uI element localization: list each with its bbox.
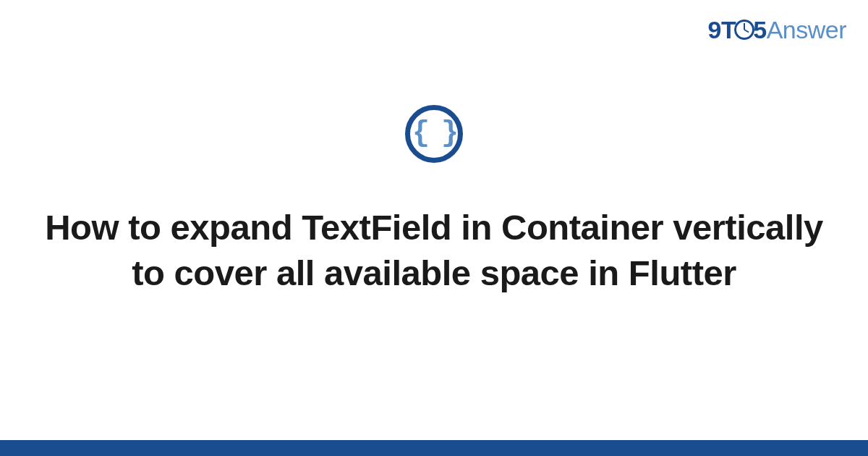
logo-nine: 9 <box>708 16 721 43</box>
page-title: How to expand TextField in Container ver… <box>43 205 825 295</box>
logo-t: T <box>721 16 736 43</box>
logo-answer: Answer <box>767 16 846 43</box>
logo-five: 5 <box>753 16 766 43</box>
code-braces-icon: { } <box>405 105 463 163</box>
footer-bar <box>0 440 868 456</box>
clock-icon <box>734 20 754 40</box>
braces-symbol: { } <box>412 119 456 148</box>
site-logo: 9T5Answer <box>708 16 847 44</box>
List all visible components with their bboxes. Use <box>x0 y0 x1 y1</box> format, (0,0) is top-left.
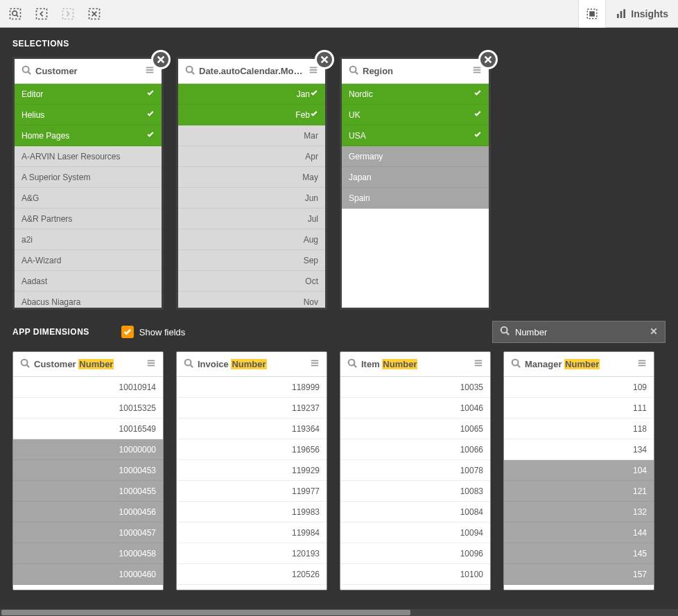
list-item[interactable]: 134 <box>504 439 654 460</box>
list-item[interactable]: 119983 <box>177 502 327 522</box>
list-item[interactable]: A&G <box>15 188 162 209</box>
list-item[interactable]: Jun <box>178 188 325 209</box>
list-item[interactable]: 109 <box>504 377 654 398</box>
list-item[interactable]: 121 <box>504 481 654 502</box>
list-item[interactable]: A-ARVIN Laser Resources <box>15 146 162 167</box>
list-item[interactable]: 10100 <box>340 564 490 585</box>
remove-selection-icon[interactable] <box>315 50 334 69</box>
list-menu-icon[interactable] <box>146 358 156 371</box>
list-item[interactable]: 119364 <box>177 419 327 439</box>
list-item[interactable]: USA <box>342 125 489 146</box>
search-icon[interactable] <box>347 358 357 371</box>
list-item[interactable]: Nov <box>178 292 325 308</box>
search-icon[interactable] <box>185 65 195 78</box>
list-item[interactable]: 132 <box>504 502 654 522</box>
remove-selection-icon[interactable] <box>151 50 171 69</box>
list-item[interactable]: 144 <box>504 522 654 543</box>
card-title: Customer Number <box>34 359 142 369</box>
list-item[interactable]: 157 <box>504 564 654 585</box>
list-item[interactable]: Feb <box>178 105 325 125</box>
list-item[interactable]: 119977 <box>177 481 327 502</box>
list-item[interactable]: Japan <box>342 167 489 188</box>
smart-search-button[interactable] <box>3 3 28 25</box>
list-item[interactable]: 118999 <box>177 377 327 398</box>
step-forward-button[interactable] <box>55 3 80 25</box>
list-item[interactable]: 10000457 <box>13 522 163 543</box>
list-item[interactable]: 10096 <box>340 543 490 564</box>
list-item[interactable]: 120526 <box>177 564 327 585</box>
list-item[interactable]: 10000453 <box>13 460 163 481</box>
list-item[interactable]: 10000460 <box>13 564 163 585</box>
search-icon[interactable] <box>511 358 521 371</box>
selections-tool-button[interactable] <box>578 0 605 28</box>
list-item[interactable]: A&R Partners <box>15 209 162 229</box>
search-icon[interactable] <box>21 65 31 78</box>
list-item[interactable]: 10094 <box>340 522 490 543</box>
horizontal-scrollbar[interactable] <box>0 609 678 616</box>
list-item[interactable]: 10078 <box>340 460 490 481</box>
list-item[interactable]: 120193 <box>177 543 327 564</box>
list-item[interactable]: Germany <box>342 146 489 167</box>
list-item[interactable]: 111 <box>504 398 654 419</box>
list-menu-icon[interactable] <box>472 65 482 78</box>
show-fields-toggle[interactable]: Show fields <box>121 326 185 338</box>
list-item[interactable]: AA-Wizard <box>15 250 162 271</box>
list-item[interactable]: 10000456 <box>13 502 163 522</box>
list-item[interactable]: 10000000 <box>13 439 163 460</box>
search-icon[interactable] <box>20 358 30 371</box>
list-item[interactable]: 10066 <box>340 439 490 460</box>
list-item[interactable]: 10010914 <box>13 377 163 398</box>
search-icon[interactable] <box>349 65 358 78</box>
list-item[interactable]: 10035 <box>340 377 490 398</box>
list-item[interactable]: Aug <box>178 229 325 250</box>
list-item[interactable]: 104 <box>504 460 654 481</box>
list-item[interactable]: Apr <box>178 146 325 167</box>
list-item[interactable]: 10083 <box>340 481 490 502</box>
list-item[interactable]: UK <box>342 105 489 125</box>
list-item[interactable]: 10016549 <box>13 419 163 439</box>
list-menu-icon[interactable] <box>310 358 320 371</box>
remove-selection-icon[interactable] <box>478 50 498 69</box>
clear-search-icon[interactable] <box>650 326 658 338</box>
step-back-button[interactable] <box>29 3 54 25</box>
insights-button[interactable]: Insights <box>605 0 678 28</box>
list-item[interactable]: May <box>178 167 325 188</box>
list-menu-icon[interactable] <box>145 65 155 78</box>
list-item[interactable]: 10065 <box>340 419 490 439</box>
list-item[interactable]: Home Pages <box>15 125 162 146</box>
list-item[interactable]: 119656 <box>177 439 327 460</box>
list-item[interactable]: 10000458 <box>13 543 163 564</box>
list-item[interactable]: 10084 <box>340 502 490 522</box>
list-item[interactable]: Helius <box>15 105 162 125</box>
search-icon[interactable] <box>184 358 193 371</box>
dimension-search-input[interactable] <box>515 327 644 337</box>
list-menu-icon[interactable] <box>637 358 647 371</box>
list-item[interactable]: 10000455 <box>13 481 163 502</box>
list-item[interactable]: 119237 <box>177 398 327 419</box>
list-item[interactable]: a2i <box>15 229 162 250</box>
list-item[interactable]: Editor <box>15 84 162 105</box>
list-item[interactable]: 119929 <box>177 460 327 481</box>
list-item[interactable]: Spain <box>342 188 489 209</box>
list-menu-icon[interactable] <box>308 65 318 78</box>
list-item[interactable]: Abacus Niagara <box>15 292 162 308</box>
list-item[interactable]: 10046 <box>340 398 490 419</box>
list-item[interactable]: 145 <box>504 543 654 564</box>
list-item[interactable]: 118 <box>504 419 654 439</box>
list-menu-icon[interactable] <box>473 358 483 371</box>
list-item[interactable]: Oct <box>178 271 325 292</box>
list-item[interactable]: A Superior System <box>15 167 162 188</box>
list-item[interactable]: 10015325 <box>13 398 163 419</box>
check-icon <box>473 109 482 120</box>
list-item[interactable]: Sep <box>178 250 325 271</box>
card-title: Manager Number <box>525 359 633 369</box>
check-icon <box>310 89 318 99</box>
list-item[interactable]: 119984 <box>177 522 327 543</box>
list-item[interactable]: Mar <box>178 125 325 146</box>
clear-all-button[interactable] <box>82 3 107 25</box>
list-item[interactable]: Aadast <box>15 271 162 292</box>
dimension-search[interactable] <box>492 321 666 343</box>
list-item[interactable]: Jan <box>178 84 325 105</box>
list-item[interactable]: Nordic <box>342 84 489 105</box>
list-item[interactable]: Jul <box>178 209 325 229</box>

___

TASK STATEMENT.
Everything in the material above must be repeated exactly, apart from its pictures.

TASK RESPONSE.
uI element localization: list each with its bbox.
logo-nine: 9 <box>708 16 721 43</box>
page-title: How to expand TextField in Container ver… <box>43 205 825 295</box>
logo-t: T <box>721 16 736 43</box>
logo-answer: Answer <box>767 16 846 43</box>
logo-five: 5 <box>753 16 766 43</box>
code-braces-icon: { } <box>405 105 463 163</box>
footer-bar <box>0 440 868 456</box>
clock-icon <box>734 20 754 40</box>
braces-symbol: { } <box>412 119 456 148</box>
site-logo: 9T5Answer <box>708 16 847 44</box>
List all visible components with their bboxes. Use <box>x0 y0 x1 y1</box> format, (0,0) is top-left.
list-item[interactable]: 134 <box>504 439 654 460</box>
list-item[interactable]: 119983 <box>177 502 327 522</box>
list-item[interactable]: A&G <box>15 188 162 209</box>
list-item[interactable]: Jun <box>178 188 325 209</box>
list-item[interactable]: 109 <box>504 377 654 398</box>
list-item[interactable]: 121 <box>504 481 654 502</box>
list-item[interactable]: A-ARVIN Laser Resources <box>15 146 162 167</box>
list-item[interactable]: 10100 <box>340 564 490 585</box>
remove-selection-icon[interactable] <box>315 50 334 69</box>
list-menu-icon[interactable] <box>146 358 156 371</box>
list-item[interactable]: 119364 <box>177 419 327 439</box>
list-item[interactable]: USA <box>342 125 489 146</box>
search-icon[interactable] <box>347 358 357 371</box>
list-item[interactable]: Nov <box>178 292 325 308</box>
search-icon[interactable] <box>185 65 195 78</box>
list-item[interactable]: 132 <box>504 502 654 522</box>
remove-selection-icon[interactable] <box>151 50 171 69</box>
list-item[interactable]: 144 <box>504 522 654 543</box>
card-title: Customer Number <box>34 359 142 369</box>
list-item[interactable]: 157 <box>504 564 654 585</box>
list-item[interactable]: Feb <box>178 105 325 125</box>
list-item[interactable]: 119977 <box>177 481 327 502</box>
list-item[interactable]: Japan <box>342 167 489 188</box>
smart-search-button[interactable] <box>3 3 28 25</box>
list-item[interactable]: 118999 <box>177 377 327 398</box>
step-forward-button[interactable] <box>55 3 80 25</box>
list-item[interactable]: 10000457 <box>13 522 163 543</box>
list-item[interactable]: 10096 <box>340 543 490 564</box>
list-item[interactable]: 120526 <box>177 564 327 585</box>
list-item[interactable]: 10000453 <box>13 460 163 481</box>
list-item[interactable]: 10000460 <box>13 564 163 585</box>
search-icon[interactable] <box>511 358 521 371</box>
selections-tool-button[interactable] <box>578 0 605 28</box>
list-item[interactable]: A&R Partners <box>15 209 162 229</box>
search-icon[interactable] <box>21 65 31 78</box>
list-item[interactable]: 10094 <box>340 522 490 543</box>
horizontal-scrollbar[interactable] <box>0 609 678 616</box>
list-item[interactable]: 10078 <box>340 460 490 481</box>
list-item[interactable]: 120193 <box>177 543 327 564</box>
list-item[interactable]: Germany <box>342 146 489 167</box>
list-item[interactable]: 111 <box>504 398 654 419</box>
list-menu-icon[interactable] <box>472 65 482 78</box>
show-fields-toggle[interactable]: Show fields <box>121 326 185 338</box>
list-item[interactable]: AA-Wizard <box>15 250 162 271</box>
list-item[interactable]: 10000456 <box>13 502 163 522</box>
list-item[interactable]: 10000000 <box>13 439 163 460</box>
search-icon[interactable] <box>20 358 30 371</box>
list-item[interactable]: 10066 <box>340 439 490 460</box>
list-item[interactable]: 10010914 <box>13 377 163 398</box>
search-icon[interactable] <box>349 65 358 78</box>
list-item[interactable]: 10035 <box>340 377 490 398</box>
list-item[interactable]: Aug <box>178 229 325 250</box>
list-item[interactable]: 104 <box>504 460 654 481</box>
list-item[interactable]: Apr <box>178 146 325 167</box>
list-item[interactable]: 10083 <box>340 481 490 502</box>
list-item[interactable]: UK <box>342 105 489 125</box>
list-item[interactable]: 10016549 <box>13 419 163 439</box>
list-menu-icon[interactable] <box>310 358 320 371</box>
remove-selection-icon[interactable] <box>478 50 498 69</box>
clear-search-icon[interactable] <box>650 326 658 338</box>
step-back-button[interactable] <box>29 3 54 25</box>
insights-button[interactable]: Insights <box>605 0 678 28</box>
list-item[interactable]: May <box>178 167 325 188</box>
list-menu-icon[interactable] <box>145 65 155 78</box>
list-item[interactable]: 10065 <box>340 419 490 439</box>
list-item[interactable]: Home Pages <box>15 125 162 146</box>
list-item[interactable]: 119656 <box>177 439 327 460</box>
list-item[interactable]: 10000458 <box>13 543 163 564</box>
list-item[interactable]: 10084 <box>340 502 490 522</box>
list-item[interactable]: Helius <box>15 105 162 125</box>
search-icon[interactable] <box>184 358 193 371</box>
dimension-search-input[interactable] <box>515 327 644 337</box>
list-menu-icon[interactable] <box>637 358 647 371</box>
list-item[interactable]: 10000455 <box>13 481 163 502</box>
list-item[interactable]: 119237 <box>177 398 327 419</box>
list-item[interactable]: a2i <box>15 229 162 250</box>
list-item[interactable]: Editor <box>15 84 162 105</box>
list-item[interactable]: 119929 <box>177 460 327 481</box>
list-item[interactable]: Spain <box>342 188 489 209</box>
list-menu-icon[interactable] <box>308 65 318 78</box>
list-item[interactable]: Abacus Niagara <box>15 292 162 308</box>
list-item[interactable]: 10046 <box>340 398 490 419</box>
list-item[interactable]: 145 <box>504 543 654 564</box>
list-item[interactable]: 118 <box>504 419 654 439</box>
list-menu-icon[interactable] <box>473 358 483 371</box>
list-item[interactable]: Oct <box>178 271 325 292</box>
list-item[interactable]: A Superior System <box>15 167 162 188</box>
list-item[interactable]: 10015325 <box>13 398 163 419</box>
check-icon <box>473 109 482 120</box>
list-item[interactable]: Sep <box>178 250 325 271</box>
card-title: Manager Number <box>525 359 633 369</box>
check-icon <box>310 89 318 99</box>
list-item[interactable]: 119984 <box>177 522 327 543</box>
list-item[interactable]: Mar <box>178 125 325 146</box>
clear-all-button[interactable] <box>82 3 107 25</box>
list-item[interactable]: Aadast <box>15 271 162 292</box>
dimension-search[interactable] <box>492 321 666 343</box>
list-item[interactable]: Jan <box>178 84 325 105</box>
list-item[interactable]: Nordic <box>342 84 489 105</box>
list-item[interactable]: Jul <box>178 209 325 229</box>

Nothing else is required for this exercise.